Resmini paylaştığımı gören sevgili arkadaşım Nihat, cenaze törenindeymiş. Bana, cenazenin Kâhta’ya geldiğini, seni uğurladıklarını yazdı. Bir de cenaze töreninde çektiği resimleri gönderdi.
Oturdum ağladım.
Dedeni, neneni düşündüm.
Sevgili Hasan’ı, değerli hemşerim babanı düşündüm.
Sensiz kalan eşini düşündüm.
Babasız kalan Dünya güzeli iki küçük kızını düşündüm.
Seninle birlikte bedenleri parçalanan, Türkiye’nin her tarafına giden o güzel insanların ailelerini düşündüm.
Bir yıl önce evlenen genç karı kocayı, dokuz yaşındaki oğluyla ölen babayı, barış annesini, genç üniversite öğrencisi erkekleri, kızları, iki aylık öğretmeni, diğer öğretmenleri, işçileri, sendikacıları düşündüm.

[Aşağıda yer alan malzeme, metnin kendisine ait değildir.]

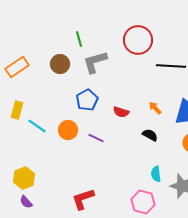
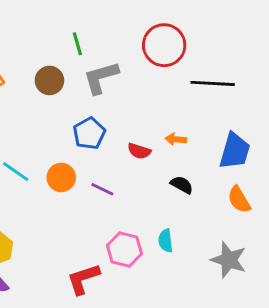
orange arrow: (155, 108) -> (176, 139), moved, turned -40
cyan semicircle: (156, 174) -> (166, 241), moved
pink hexagon: (143, 202) -> (124, 249), moved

Barış sevdalıları yaralıları düşündüm.
Parçalanmış çocuklarının bedenleri alamamış, hastane önünde bekleyen anne babaları düşündüm.
Barışı kana bulayan zihniyeti düşünüyorum ve lanetliyorum.
Bir gün mutlaka ülkemize kardeşlik havası hâkim olacaktır. Huzur gelecektir.
Kin, nefret ve ötekileştirme hastalığı son bulacaktır.
Güle güle gül yüzlü hemşerim Bilgen Parlak. Seni unutmayacağız.